MATHEMATICS has $11$ letters: M, A, T, H, E, M, A, T, I, C, S.

(a) M appears $2$ times. $P(M) = \dfrac{2}{11}$.

(b) Vowels in MATHEMATICS: A, E, A, I $= 4$ vowels. $P(\text{vowel}) = \dfrac{4}{11}$.

(c) Consonants $= 11 - 4 = 7$. $P(\text{consonant}) = \dfrac{7}{11}$.

Verification: $P(\text{vowel}) + P(\text{consonant}) = \dfrac{4}{11} + \dfrac{7}{11} = 1$ ✓

Problem: Two dice are thrown together.

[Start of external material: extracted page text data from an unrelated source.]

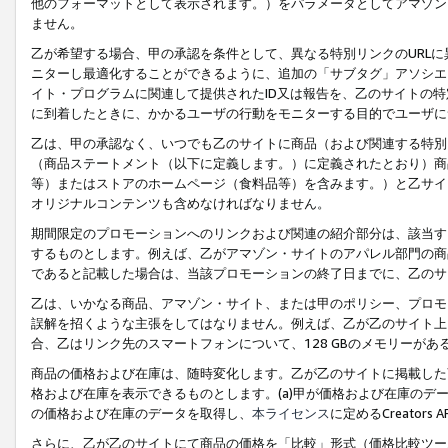
他のフォーマットとして表示されます。）をパラメータとしてアマゾン
ません。
乙が希望する場合、甲の承認を条件として、異なる特別リンクのURL
ニターし最適化することができるように、追加の「サブタグ」アソシエ
イト・プログラムに関連して提供されたID又は報告を、乙のサイトの
に到着したときに、かかるユーザの行動をモニターする目的でユーザに
乙は、甲の承認なく、いつでも乙のサイトに商品（および関連する特別
（商品ステートメント（以下に定義します。）に定義されたとおり）商
等）またはストアのホームページ（食料品等）を含みます。）と乙サイ
オリジナルコンテンツも含めなければなりません。
期間限定のプロモーションへのリンクおよび関連の紹介部分は、該当す
するものとします。例えば、乙がアマゾン・サイトのアパレル部門の商
であると記載した場合は、当該プロモーションの終了日までに、乙のサ
乙は、いかなる商品、アマゾン・サイト、または甲のポリシー、プロモ
誤解を招くような主張をしてはなりません。例えば、乙が乙のサイト上に
合、乙はリンク先のスマートフォンについて、128 GBのメモリーが
商品の価格および在庫は、随時変化します。乙が乙のサイトに掲載した
格および在庫を表示できるものとします。(a)甲が価格および在庫のデータを
の価格および在庫のデータを取得し、
本ライセンス
に定めるCreator
さらに、乙が乙のサイトにて商品の価格を「比較」形式（価格比較ツー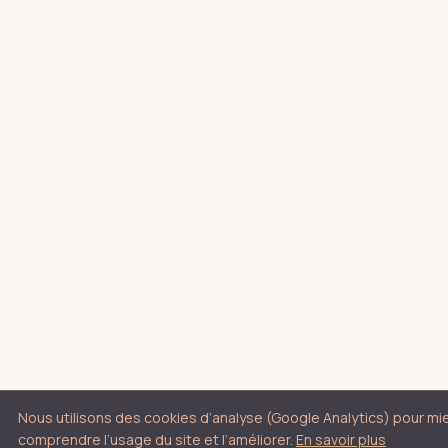
Nous utilisons des cookies d’analyse (Google Analytics) pour mi
comprendre l’usage du site et l’améliorer.
En savoir plus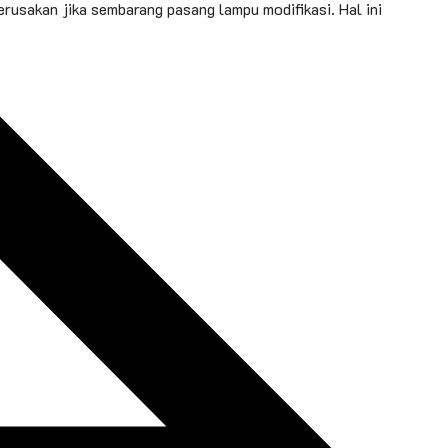
rusakan jika sembarang pasang lampu modifikasi. Hal ini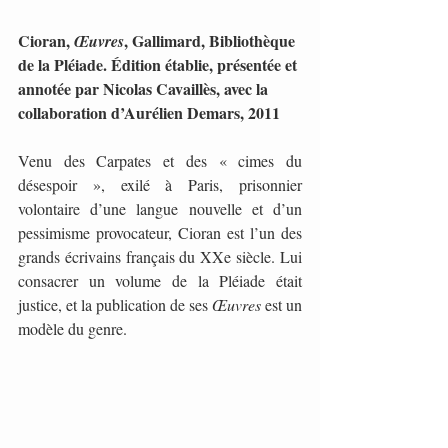
Cioran, 
, Gallimard, Bibliothèque 
Œuvres
de la Pléiade. Édition établie, présentée et 
annotée par Nicolas Cavaillès, avec la 
collaboration d’Aurélien Demars, 2011
Venu des Carpates et des « cimes du 
désespoir », exilé à Paris, prisonnier 
volontaire d’une langue nouvelle et d’un 
pessimisme provocateur, Cioran est l’un des 
grands écrivains français du XXe siècle. Lui 
consacrer un volume de la Pléiade était 
justice, et la publication de ses 
Œuvres 
est un 
modèle du genre.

Find the probability that the sum is: (a) $7$, (b) greater than $10$.

Solution:

Total outcomes $= 6 \times 6 = 36$.

(a) Pairs with sum $7$: $(1,6), (2,5), (3,4), (4,3), (5,2), (6,1) = 6$ outcomes.
$P(\text{sum} = 7) = \dfrac{6}{36} = \dfrac{1}{6}$.

(b) Pairs with sum $> 10$ (i.e., sum $= 11$ or $12$):
Sum $11$: $(5,6), (6,5) = 2$ outcomes.
Sum $12$: $(6,6) = 1$ outcome.
Total $= 3$ outcomes.
$P(\text{sum} > 10) = \dfrac{3}{36} = \dfrac{1}{12}$.

Problem: A school budget of Rs $2,00,000$ is allocated as: Teachers' salary $40\%$, Infrastructure $25\%$, Sports $15\%$, Library $10\%$, Others $10\%$. Find the central angles and the amount for each.

Solution:

Central angles: Salary $= 0.4 \times 360° = 144°$, Infrastructure $= 0.25 \times 360° = 90°$, Sports $= 0.15 \times 360° = 54°$, Library $= 0.1 \times 360° = 36°$, Others $= 0.1 \times 360° = 36°$.

Amounts: Salary $= 80{,}000$, Infrastructure $= 50{,}000$, Sports $= 30{,}000$, Library $= 20{,}000$, Others $= 20{,}000$.

Verification: Angles: $144 + 90 + 54 + 36 + 36 = 360°$ ✓. Amounts: $80000 + 50000 + 30000 + 20000 + 20000 = 200000$ ✓.

Problem: A box contains $4$ red, $6$ white, and $5$ blue marbles. One marble is drawn at random. Find the probability that it is: (a) white, (b) not red, (c) red or blue.

Solution:

Total marbles $= 4 + 6 + 5 = 15$.

(a) $P(\text{white}) = \dfrac{6}{15} = \dfrac{2}{5}$.

(b) $P(\text{not red}) = 1 - \dfrac{4}{15} = \dfrac{11}{15}$.

(c) Red or blue $= 4 + 5 = 9$. $P(\text{red or blue}) = \dfrac{9}{15} = \dfrac{3}{5}$.